Dany est né dans les livres, disponibles en quantité à Haïti, «première république nègre du monde», indépendante depuis le 1er janvier 1804 après avoir jeté à la mer les Français mais pas leur patrimoine culturel. «Quand nous étudions Molière, Racine ou Voltaire, nous étudions simplement des grands écrivains, et non des Français. Corneille, avec ses élans de courage, ses éclats de jeunesse, sa fièvre, est fondamentalement haïtien, aucun doute là-dessus.» Dany a aussi profité du don d'un autre petit-goâvien qui avait passé sa vie en France et avait, avant de mourir, légué au village sa bibliothèque. Si bien que Dany, à 16 ans, et «parce qu'il n'avait rien d'autre à se mettre sous la dent» s'est plongé dans l'oeuvre de Maurice Blanchot : «Je me sentais comme quelqu'un qui marche tranquillement et qui soudain tombe dans un trou noir pour se retrouver dans un autre univers.» Cette formation atypique lui ouvre des portes dans la presse locale, où il faisait, entre autres, des portraits de peintres pour le Petit Samedi soir. Un journal d'opposition, impertinent, que Jean-Claude Duvalier devait tolérer avec quelques autres pour recevoir l'aide américaine sous le président Carter. La tolérance a des limites, comme on l'a vu plus haut, et les premières années d'exil ressemblent à celles de tous les immigrants illégaux : travail au noir dans les tanneries du Canada, avec en prime une odeur méphitique et persistante qui réduit aux seules très enrhumées les possibilités de séduction.

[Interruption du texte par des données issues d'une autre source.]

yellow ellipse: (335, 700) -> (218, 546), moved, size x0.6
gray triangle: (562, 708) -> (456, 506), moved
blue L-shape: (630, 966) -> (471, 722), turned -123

Un peu plus tard, en bleu de travail dans les backstages de l'aéroport de Montréal, il regarde goguenard ses compatriotes quitter leurs combinaisons pour se saper grand prince à chaque arrivée d'un avion en provenance d'Haïti, histoire d'étaler devant cousins ou connaissances les signes, rien que les signes, d'une réussite à l'américaine. Après huit ans de vaches maigres, soudain changement de statut avec le succès inespéré de son premier livre. Depuis, il en a sorti une dizaine d'autres, dont beaucoup reviennent sur son enfance à Haïti et sur les exactions du régime. Dany Laferrière a le don, comme son poète préféré, l'Américain Walt Whitman (ils sont cul et chemise dans presque tous ses livres), de faire passer en peu de mots le souffle de la nature et le grouillement des villes. Un don qui ne doit rien à la «négritude». «Pour tout vous dire, je n'en ai rien à foutre de la créolité, du métissage et de la francophonie. Je n'ai pas envie de perdre mon temps à discuter tout le reste de ma vie de questions relatives à la colonisation ou à l'identité.» Les poncifs identitaires le mettent en boule. Il n'y a qu'a se référer, dans Cette grenade, à une conversation authentique avec le cinéaste black radical Spike Lee pour s'en convaincre. Idem pour la floraison de nouvelles collections «noires», en France notamment, qui ghettoïsent en toute bonne conscience une littérature sous couvert de la faire connaître. Blanc ou noir, l'enfer est pavé de bonnes intentions.

Dany Laferrière a cessé d'écrire. Non par dégoût ou parce qu'il n'a plus rien à dire, mais parce que la douzaine d'ouvrages parus lui suffit à remplir son existence. Tel un paysan, il laisse un roman en jachère, revient sur un autre, le défait et l'enrichit, à la Pénélope. Il cultive ainsi son jardin, en modeste ambitieux qui ne veut pas «changer le monde, mais changer de monde».

photo Jérôme BONNET

Dany Laferrière en 9 dates

13 avril 1953 Naissance à Port-au-Prince (Haïti).

1957 Son père quitte définitivement Haïti.

1976 Il fuit Haïti, s'installe à Montréal.

1984 Mort de son père à New York.

1985 «Comment faire l'amour avec un Nègre sans se fatiguer», VLB Editions (Montréal); repris en 1999 par le Serpent à plumes.

1994 «Chronique de la dérive douce», VLB.

1996 «Pays sans chapeau», Lanctôt éditeur (Serpent à plumes,1999).

2000 «Le Cri des oiseaux fous», Serpent à plumes.

2002 «Cette grenade dans la main du jeune Nègre est-elle une arme ou un fruit ?», Serpent à plumes.